The score line is only to facilitate breaking for ease of swallowing and not to divide into equal doses.
Verapress MR 240 is indicated for the treatment of mild to moderate hypertension, and for the treatment and prophylaxis of angina pectoris.
Adults:
Hypertension: Most patients respond to 240 mg daily (one tablet) given as a single dose. If control is not achieved after a period of at least one week, the dosage may be increased to a maximum of two Verapress MR 240 tablets daily (one in the morning and one in the evening at an interval of about twelve hours). A further reduction in blood pressure may be achieved by combining Verapress MR 240 with other anti-hypertensive agents, in particular diuretics.
Angina pectoris: One tablet of Verapress MR 240 twice daily. A small number of patients respond to a lower dose and where indicated, adjustment down to one tablet of Verapress MR 240 daily could be made.
Elderly patients
The adult dose is recommended unless renal or hepatic function is impaired (see Section 4.4, 'Special Warnings and Precautions for Use').
Children
Verapress MR 240 is not recommended for children.
Liver impairment:
In patients with impaired liver function, metabolism of the drug is delayed to a greater or lesser extent depending on the severity of hepatic dysfunction, thus potentiating and prolonging the effects of verapamil hydrochloride. Therefore, the dosage needs to be adjusted with special caution in patients with impaired liver function and low doses should be given initially (see Special Warnings and Precautions for Use Section).
Method of administration
For oral use only.
The tablets should not be chewed or crushed. They should be swallowed whole with a glass of water.

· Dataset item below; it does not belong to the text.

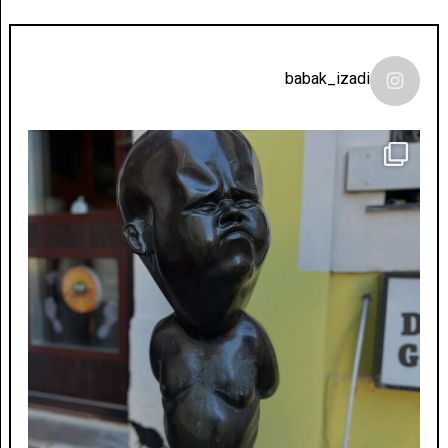
babak_izadi
لونی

Hypersensitivity to the active substance or to any of the excipients listed in section 6.1.
Cardiogenic shock; acute myocardial infarction complicated by bradycardia, marked hypotension, left ventricular failure; second or third degree atrioventricular (AV) block (except in patients with a functioning artificial pacemaker); sino-atrial block; sick sinus syndrome (except in patients with a functioning artificial pacemaker); uncompensated heart failure; bradycardia of less than 50 beats/minute; hypotension of less than 90 mm Hg systolic.
Patients with atrial flutter/fibrillation in the presence of an accessory pathway (e.g. WPW syndrome) may develop increased conduction across the anomalous pathway and ventricular tachycardia may be precipitated.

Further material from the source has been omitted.